C) The cardiovascular system
  1. Thyroid hormone increases the number and affinity of B-adrenergic receptors in the heart: it also increases its sensitivity to catecholamines. (catecholamines increase all properties of the heart).
  2. Increased metabolism in the tissues causes more rapid utilization of oxygen and causes greater metabolic end products to be released from the tissues, These effects cause vasodilatation, thus increasing the rate of blood flow in the skin for heat elimination.
  3. Increase blood flow leads to increase venous return leading to an increase in cardiac output so the systolic blood pressure rises. but vasodilatation causes a decrease in diastolic blood pressure thus, pulse pressure is increased.
D) On respiration:

Thyroid hormone increases respiration due to an increased rate of metabolism which increases the utilization of oxygen and the formation of carbon dioxide.

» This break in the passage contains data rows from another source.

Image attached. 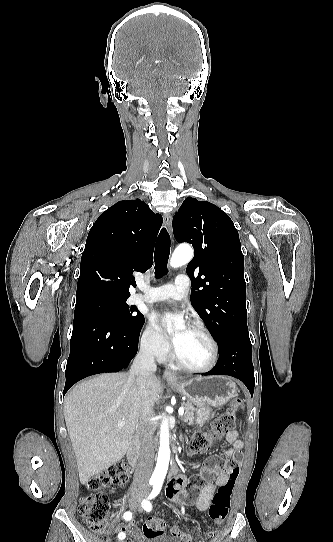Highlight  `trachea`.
<instances>
[{"label": "trachea", "mask_w": 333, "mask_h": 542, "mask_svg": "<svg viewBox=\"0 0 333 542\" xmlns=\"http://www.w3.org/2000/svg\"><path fill=\"white\" fill-rule=\"evenodd\" d=\"M170 254V236L165 228H162L155 245V277L159 278L167 271V261Z\"/></svg>", "instance_id": "1"}]
</instances>
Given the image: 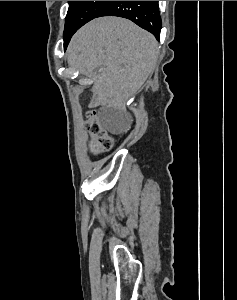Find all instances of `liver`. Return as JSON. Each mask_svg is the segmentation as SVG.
I'll list each match as a JSON object with an SVG mask.
<instances>
[{
  "instance_id": "obj_1",
  "label": "liver",
  "mask_w": 237,
  "mask_h": 300,
  "mask_svg": "<svg viewBox=\"0 0 237 300\" xmlns=\"http://www.w3.org/2000/svg\"><path fill=\"white\" fill-rule=\"evenodd\" d=\"M68 61L80 73H95L100 99L125 103L153 73L158 43L147 31L120 17H100L81 27L68 47Z\"/></svg>"
}]
</instances>
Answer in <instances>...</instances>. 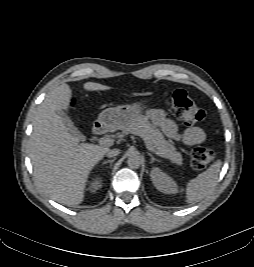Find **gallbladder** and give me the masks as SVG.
<instances>
[{
  "instance_id": "bac80fb5",
  "label": "gallbladder",
  "mask_w": 254,
  "mask_h": 267,
  "mask_svg": "<svg viewBox=\"0 0 254 267\" xmlns=\"http://www.w3.org/2000/svg\"><path fill=\"white\" fill-rule=\"evenodd\" d=\"M57 114L61 118L62 122L64 123V125L66 126V128L68 129V131L70 133H72L75 137H77L80 140H82L84 138V136L74 126L72 120L68 117V115L64 111H62V110L57 111Z\"/></svg>"
}]
</instances>
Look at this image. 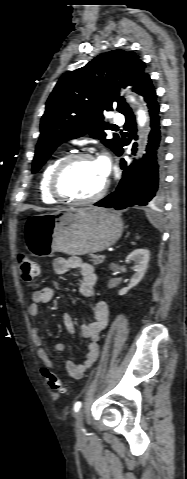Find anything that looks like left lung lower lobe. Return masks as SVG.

Also, it helps dissociation of O2 from heamoglobin by increasing the amount of 2.3  diphosphoglyceride (DPG) in the RBCs.

E) On the GIT

They increase the rate of secretion of the digestive juice and motility. This leads to increase appetite and food intake.

F) On sexual functions

For a normal sexual function to act thyroid hormone secretion needs to be approximately normal. Thyroid hormones are essential for normal menstrual cycles and fertility. They increase milk secretion in lactating women.